Workers are expendable in the alienated world depicted by Japanese artist Tetsuya Ishida in the late artist’s paintings at Gagosian Gallery in Chelsea.  Coming into adulthood in the Japan’s economic depression in the ‘90s, known as the country’s ‘Lost Decade,’ Ishida catalogued the dehumanizing effect of corporate culture in images that depict workers taking in food from nozzles as if in a gas station or emerging from train doors in the form of boxes with heads, ready for delivery and consumption.  Here, in ‘Exercise Equipment,’ a worried looking individual with Ishida’s features runs not for the health benefits, but to keep ahead of the workers poised to yank him from the treadmill.  (On view in Chelsea through Oct 21st).

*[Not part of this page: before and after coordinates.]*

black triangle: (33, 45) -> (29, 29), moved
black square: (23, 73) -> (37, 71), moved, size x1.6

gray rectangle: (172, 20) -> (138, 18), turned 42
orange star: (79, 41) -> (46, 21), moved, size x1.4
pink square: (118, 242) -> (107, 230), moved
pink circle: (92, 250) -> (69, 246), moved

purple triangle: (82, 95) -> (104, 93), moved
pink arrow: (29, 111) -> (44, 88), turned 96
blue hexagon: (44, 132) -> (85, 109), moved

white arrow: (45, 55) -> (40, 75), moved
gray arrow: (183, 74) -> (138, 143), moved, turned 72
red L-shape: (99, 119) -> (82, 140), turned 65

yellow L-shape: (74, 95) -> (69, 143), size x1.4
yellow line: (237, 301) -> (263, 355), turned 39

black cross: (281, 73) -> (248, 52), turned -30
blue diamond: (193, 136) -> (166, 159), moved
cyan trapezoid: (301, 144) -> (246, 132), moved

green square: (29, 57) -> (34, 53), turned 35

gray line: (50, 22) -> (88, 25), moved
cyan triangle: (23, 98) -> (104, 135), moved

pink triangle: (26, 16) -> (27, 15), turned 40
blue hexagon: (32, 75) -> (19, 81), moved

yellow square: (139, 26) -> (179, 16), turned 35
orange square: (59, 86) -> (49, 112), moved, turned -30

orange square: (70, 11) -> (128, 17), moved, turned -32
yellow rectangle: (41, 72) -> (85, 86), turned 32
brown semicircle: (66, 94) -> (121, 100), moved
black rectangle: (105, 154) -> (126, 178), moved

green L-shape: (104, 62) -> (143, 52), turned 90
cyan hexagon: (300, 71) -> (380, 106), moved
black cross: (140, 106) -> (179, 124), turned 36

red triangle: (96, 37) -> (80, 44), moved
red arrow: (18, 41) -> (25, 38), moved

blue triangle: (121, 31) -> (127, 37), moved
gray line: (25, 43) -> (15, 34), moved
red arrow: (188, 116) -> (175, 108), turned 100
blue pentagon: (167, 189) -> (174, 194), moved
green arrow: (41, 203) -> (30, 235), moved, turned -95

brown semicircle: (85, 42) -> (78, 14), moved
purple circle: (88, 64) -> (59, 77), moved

Tetsuya Ishida, Exercise Equipment, acrylic on board, 1997.

Dana Schutz at Petzel Gallery

A fish-headed creature with legs runs desperately on a treadmill in this painting by Dana Schutz, epitomizing the pervasive anxiety and grotesque shape-shifting that energize her huge new paintings at Petzel Gallery.  In one of the show’s largest paintings, Schutz depicts a mountaintop crowded with oddball characters with competing interests (from a landscape artist to a yogi), none of whom look enlightened.  Elsewhere, a worried man in a business suit carefully washes a monster he can’t escape.  Malaise abounds in Schutz’s portrayal of a dangerous and uncertain world. (On view at Petzel Gallery through Feb 23rd).

Dana Schutz, Treadmill, oil on canvas, 90 x 96 inches, 2018.